Molasses may seem like an odd product to be taxed by the British—and to be deemed so important a good as to have its own act named after it (the Molasses Act of 1733), but the colonies’ production of molasses played a key role in the triangular trade between Europe, North America, and the West Indies, as molasses is a key ingredient in the production of rum.
The surprising thing about the tariffs on glass imposed by the Townshend Act was that they varied by color.

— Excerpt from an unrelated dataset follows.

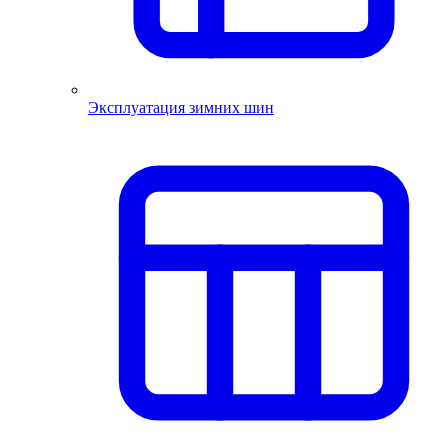
Эксплуатация зимних шин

The more frequently used white glass was taxed at a higher rate of 4 shillings and 8 pence for a hundredweight, while green glass had a tariff of 1 shilling and 2 pence per hundredweight.
Under the Townshend Act, a tariff of two shillings per hundredweight was imposed on paint (called “painters colors”).
8. The Use of a Pen Name
While not technically a tax, the Stamp Act placed a staggering penalty on using a pen name in pamphlets or newspapers. A person found using a pseudonym would be charged a whopping 20 pounds—equivalent to thousands of dollars today.
9. Playing Cards and Dice
In addition to legal papers, the Stamp Act placed a hefty tariff on playing cards and dice. And, much like the penalty for using a pen name, the price of failing to pay said tariffs (by selling illegal dice or manufacturing counterfeit cards) was steep: 20 pounds per offense.
10. Calendars and Almanacs
Calendars and almanacs were not only taxed under the Stamp Act, but were taxed by their length. Calendars and almanacs for one year or less than a year printed on one side of one sheet of paper were given a duty of two pence. Calendars and almanacs of one year longer than one page had a duty of four pence. And calendars or almanacs meant to serve for several years paid four pence for each year covered.
Pimento is called out specifically by the Sugar Act, with the Crown placing a tariff of one halfpenny on every pound of what modern cooks know as allspice.